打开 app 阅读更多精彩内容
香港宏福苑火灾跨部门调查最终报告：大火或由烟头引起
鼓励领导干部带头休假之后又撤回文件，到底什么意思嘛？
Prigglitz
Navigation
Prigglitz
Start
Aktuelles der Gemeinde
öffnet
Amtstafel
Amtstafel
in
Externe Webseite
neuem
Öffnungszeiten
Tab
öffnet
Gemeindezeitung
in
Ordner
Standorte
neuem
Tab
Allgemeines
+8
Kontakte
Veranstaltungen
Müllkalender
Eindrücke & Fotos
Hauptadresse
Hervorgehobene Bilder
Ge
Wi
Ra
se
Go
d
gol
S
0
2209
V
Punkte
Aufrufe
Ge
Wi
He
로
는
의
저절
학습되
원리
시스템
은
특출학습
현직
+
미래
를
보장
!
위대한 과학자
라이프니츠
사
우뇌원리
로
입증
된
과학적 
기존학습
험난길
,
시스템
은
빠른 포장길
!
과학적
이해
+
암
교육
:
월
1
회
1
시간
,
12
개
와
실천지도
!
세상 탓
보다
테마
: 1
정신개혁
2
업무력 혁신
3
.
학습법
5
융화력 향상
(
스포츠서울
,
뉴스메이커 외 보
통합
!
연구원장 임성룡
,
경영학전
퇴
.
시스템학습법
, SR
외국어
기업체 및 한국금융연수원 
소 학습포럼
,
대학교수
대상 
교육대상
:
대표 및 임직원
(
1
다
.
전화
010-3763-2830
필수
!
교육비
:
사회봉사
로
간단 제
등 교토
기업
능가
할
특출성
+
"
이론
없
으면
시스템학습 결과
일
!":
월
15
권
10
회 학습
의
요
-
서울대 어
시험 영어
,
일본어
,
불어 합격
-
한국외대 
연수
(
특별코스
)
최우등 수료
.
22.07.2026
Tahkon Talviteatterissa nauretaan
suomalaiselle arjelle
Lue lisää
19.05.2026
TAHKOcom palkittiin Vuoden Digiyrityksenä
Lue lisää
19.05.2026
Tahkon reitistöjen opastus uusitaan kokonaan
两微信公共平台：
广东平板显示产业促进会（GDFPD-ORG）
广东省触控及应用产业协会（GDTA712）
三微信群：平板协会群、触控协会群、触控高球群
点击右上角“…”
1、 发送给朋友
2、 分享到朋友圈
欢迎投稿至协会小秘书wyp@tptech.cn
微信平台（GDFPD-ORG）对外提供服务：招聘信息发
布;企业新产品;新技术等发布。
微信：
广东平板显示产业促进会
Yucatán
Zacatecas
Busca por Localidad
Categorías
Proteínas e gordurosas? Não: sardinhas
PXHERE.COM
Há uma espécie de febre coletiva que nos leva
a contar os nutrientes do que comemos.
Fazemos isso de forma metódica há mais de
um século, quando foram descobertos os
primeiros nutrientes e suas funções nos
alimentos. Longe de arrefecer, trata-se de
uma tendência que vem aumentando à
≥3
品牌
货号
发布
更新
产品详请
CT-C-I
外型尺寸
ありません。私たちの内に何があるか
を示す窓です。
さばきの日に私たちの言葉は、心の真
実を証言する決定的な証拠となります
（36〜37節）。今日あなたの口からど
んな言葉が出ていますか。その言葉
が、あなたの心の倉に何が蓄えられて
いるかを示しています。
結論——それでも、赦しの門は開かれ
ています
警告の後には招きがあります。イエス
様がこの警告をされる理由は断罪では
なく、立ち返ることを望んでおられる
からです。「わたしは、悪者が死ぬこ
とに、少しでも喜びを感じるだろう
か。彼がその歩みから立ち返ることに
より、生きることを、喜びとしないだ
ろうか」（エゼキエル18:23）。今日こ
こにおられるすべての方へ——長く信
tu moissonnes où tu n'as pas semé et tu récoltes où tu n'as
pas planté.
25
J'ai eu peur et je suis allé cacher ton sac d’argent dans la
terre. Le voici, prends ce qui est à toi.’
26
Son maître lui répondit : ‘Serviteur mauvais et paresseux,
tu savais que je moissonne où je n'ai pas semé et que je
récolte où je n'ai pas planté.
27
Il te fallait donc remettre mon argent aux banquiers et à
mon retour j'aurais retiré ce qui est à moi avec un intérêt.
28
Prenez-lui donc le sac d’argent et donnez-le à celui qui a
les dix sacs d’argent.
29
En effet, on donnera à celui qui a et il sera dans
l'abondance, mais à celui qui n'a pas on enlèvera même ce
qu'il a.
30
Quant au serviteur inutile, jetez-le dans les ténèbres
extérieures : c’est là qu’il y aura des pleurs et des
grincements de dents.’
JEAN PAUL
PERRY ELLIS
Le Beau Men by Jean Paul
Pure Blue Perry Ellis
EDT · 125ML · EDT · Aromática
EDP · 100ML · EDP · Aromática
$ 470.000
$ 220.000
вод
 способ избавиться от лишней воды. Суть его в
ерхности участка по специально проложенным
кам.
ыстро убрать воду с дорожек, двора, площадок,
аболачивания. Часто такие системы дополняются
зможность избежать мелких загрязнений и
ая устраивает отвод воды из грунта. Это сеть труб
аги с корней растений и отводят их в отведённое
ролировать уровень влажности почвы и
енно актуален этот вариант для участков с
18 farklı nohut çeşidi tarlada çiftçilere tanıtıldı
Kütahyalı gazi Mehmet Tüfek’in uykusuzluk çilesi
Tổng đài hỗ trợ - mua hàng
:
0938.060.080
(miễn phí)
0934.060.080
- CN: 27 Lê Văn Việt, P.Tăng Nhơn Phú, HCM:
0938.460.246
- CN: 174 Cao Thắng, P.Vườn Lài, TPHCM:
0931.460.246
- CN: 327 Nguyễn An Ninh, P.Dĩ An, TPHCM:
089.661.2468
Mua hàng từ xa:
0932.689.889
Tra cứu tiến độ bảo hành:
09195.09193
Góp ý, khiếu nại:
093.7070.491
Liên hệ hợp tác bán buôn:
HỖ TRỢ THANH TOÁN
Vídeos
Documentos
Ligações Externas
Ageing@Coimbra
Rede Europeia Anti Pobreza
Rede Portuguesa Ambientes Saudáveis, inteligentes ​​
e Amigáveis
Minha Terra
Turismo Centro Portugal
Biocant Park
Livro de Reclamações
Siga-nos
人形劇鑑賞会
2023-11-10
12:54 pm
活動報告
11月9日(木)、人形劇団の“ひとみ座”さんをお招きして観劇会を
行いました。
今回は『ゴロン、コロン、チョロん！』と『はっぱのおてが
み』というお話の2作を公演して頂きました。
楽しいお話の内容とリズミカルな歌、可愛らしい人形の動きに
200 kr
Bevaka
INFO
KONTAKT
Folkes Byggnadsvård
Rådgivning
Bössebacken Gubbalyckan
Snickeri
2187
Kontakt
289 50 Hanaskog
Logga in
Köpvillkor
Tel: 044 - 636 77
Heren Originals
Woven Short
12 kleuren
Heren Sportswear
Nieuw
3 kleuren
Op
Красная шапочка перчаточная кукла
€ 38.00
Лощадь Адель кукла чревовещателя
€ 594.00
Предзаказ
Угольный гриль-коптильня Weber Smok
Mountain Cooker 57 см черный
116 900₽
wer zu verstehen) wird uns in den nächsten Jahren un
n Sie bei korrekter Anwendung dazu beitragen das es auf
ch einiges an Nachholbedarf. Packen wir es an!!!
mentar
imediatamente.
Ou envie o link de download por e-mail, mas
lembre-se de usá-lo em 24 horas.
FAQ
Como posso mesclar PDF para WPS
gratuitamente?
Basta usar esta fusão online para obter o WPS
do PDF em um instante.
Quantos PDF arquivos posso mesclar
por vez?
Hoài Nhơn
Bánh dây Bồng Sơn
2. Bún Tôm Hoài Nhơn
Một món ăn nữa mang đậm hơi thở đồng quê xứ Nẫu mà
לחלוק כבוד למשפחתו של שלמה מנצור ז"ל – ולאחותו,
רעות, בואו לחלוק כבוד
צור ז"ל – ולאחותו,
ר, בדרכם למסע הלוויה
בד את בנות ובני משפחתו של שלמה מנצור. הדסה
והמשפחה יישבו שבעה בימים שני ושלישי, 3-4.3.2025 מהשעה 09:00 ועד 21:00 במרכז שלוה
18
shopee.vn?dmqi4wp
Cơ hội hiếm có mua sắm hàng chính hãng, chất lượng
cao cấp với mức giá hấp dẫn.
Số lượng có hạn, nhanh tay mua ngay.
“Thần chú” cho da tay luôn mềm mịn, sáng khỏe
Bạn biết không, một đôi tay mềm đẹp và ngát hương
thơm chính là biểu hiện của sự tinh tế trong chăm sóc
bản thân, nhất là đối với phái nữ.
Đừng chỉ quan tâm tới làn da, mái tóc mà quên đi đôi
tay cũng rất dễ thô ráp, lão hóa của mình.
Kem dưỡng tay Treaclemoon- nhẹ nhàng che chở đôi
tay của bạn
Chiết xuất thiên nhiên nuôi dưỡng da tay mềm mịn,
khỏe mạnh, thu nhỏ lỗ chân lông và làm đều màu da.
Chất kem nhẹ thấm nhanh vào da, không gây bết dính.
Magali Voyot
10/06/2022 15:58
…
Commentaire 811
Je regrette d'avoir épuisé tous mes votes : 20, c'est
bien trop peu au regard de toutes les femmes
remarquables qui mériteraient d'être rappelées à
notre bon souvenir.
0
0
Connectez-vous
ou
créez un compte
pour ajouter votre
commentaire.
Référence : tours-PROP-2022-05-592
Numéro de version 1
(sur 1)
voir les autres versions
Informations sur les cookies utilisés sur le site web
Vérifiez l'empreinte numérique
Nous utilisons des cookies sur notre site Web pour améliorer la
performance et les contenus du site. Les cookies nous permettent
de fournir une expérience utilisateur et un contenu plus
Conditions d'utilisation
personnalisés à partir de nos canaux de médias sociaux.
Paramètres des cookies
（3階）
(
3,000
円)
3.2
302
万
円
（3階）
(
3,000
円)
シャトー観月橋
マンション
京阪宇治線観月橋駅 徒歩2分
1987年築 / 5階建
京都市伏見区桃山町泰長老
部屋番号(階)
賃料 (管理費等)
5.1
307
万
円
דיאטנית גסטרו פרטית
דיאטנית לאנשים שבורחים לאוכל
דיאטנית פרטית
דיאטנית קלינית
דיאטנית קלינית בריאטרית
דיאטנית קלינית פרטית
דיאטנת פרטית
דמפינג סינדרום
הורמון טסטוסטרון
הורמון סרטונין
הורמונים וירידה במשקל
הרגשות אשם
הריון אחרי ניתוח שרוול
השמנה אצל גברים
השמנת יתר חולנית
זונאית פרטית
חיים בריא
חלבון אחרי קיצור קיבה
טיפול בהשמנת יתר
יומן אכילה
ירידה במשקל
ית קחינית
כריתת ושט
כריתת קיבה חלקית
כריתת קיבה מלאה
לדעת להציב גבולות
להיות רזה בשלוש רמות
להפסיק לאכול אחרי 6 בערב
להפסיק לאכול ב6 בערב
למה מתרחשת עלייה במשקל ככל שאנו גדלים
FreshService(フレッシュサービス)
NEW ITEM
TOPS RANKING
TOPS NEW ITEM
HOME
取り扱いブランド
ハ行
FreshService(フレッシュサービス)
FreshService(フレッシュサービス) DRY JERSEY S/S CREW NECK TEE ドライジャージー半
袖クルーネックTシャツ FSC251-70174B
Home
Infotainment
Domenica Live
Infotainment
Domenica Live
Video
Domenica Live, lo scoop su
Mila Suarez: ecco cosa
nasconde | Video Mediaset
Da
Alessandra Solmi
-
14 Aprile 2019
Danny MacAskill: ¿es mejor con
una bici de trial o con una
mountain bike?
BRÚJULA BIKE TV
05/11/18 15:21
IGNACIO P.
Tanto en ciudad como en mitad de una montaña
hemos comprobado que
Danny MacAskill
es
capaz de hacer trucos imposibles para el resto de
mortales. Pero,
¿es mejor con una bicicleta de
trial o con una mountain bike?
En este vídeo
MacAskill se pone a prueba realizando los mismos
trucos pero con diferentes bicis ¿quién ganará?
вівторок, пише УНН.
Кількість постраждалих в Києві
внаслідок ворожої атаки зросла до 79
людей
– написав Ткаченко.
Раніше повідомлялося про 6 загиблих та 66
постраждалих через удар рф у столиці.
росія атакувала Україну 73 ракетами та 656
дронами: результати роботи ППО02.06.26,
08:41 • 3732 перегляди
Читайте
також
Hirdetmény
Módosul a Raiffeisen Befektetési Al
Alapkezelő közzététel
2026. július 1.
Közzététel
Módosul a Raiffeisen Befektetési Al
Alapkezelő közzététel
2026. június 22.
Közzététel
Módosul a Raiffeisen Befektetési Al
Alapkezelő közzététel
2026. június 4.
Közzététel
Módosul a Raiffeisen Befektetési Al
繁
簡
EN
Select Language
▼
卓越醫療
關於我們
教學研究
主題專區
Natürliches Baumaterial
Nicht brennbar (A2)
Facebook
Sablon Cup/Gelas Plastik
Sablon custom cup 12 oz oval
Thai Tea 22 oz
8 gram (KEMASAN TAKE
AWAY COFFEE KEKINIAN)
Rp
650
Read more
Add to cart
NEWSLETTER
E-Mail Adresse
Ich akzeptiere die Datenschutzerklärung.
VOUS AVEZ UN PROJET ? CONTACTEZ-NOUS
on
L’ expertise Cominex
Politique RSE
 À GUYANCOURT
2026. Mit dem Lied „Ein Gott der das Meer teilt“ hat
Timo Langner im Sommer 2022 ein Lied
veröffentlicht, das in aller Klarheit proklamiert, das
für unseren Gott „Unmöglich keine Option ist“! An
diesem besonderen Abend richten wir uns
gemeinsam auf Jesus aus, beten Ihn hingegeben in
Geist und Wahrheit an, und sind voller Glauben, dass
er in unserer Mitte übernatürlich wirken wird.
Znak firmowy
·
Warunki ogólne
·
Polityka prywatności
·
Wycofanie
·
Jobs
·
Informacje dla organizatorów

* * *

Please show every line of the material that contains the string "Danny".

_Reply to the task_
Danny MacAskill: ¿es mejor con
Danny MacAskill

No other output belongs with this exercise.